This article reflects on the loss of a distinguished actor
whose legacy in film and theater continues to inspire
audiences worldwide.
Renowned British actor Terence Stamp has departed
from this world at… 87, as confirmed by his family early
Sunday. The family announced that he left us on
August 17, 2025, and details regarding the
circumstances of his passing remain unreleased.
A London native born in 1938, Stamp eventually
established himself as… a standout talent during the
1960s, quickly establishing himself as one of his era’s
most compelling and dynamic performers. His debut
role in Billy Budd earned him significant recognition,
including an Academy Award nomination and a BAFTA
---
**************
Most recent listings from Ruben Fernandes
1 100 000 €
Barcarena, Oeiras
---
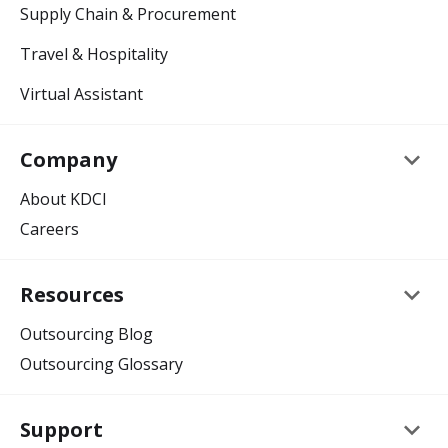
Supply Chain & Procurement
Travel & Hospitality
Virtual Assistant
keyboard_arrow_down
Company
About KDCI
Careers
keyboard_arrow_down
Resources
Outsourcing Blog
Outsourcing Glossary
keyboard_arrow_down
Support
---
» **Exercise instructions**: Above are the entries; copy every line among them that contains the word "himself".

» **Answer for the task**:
established himself as… a standout talent during the
1960s, quickly establishing himself as one of his era’s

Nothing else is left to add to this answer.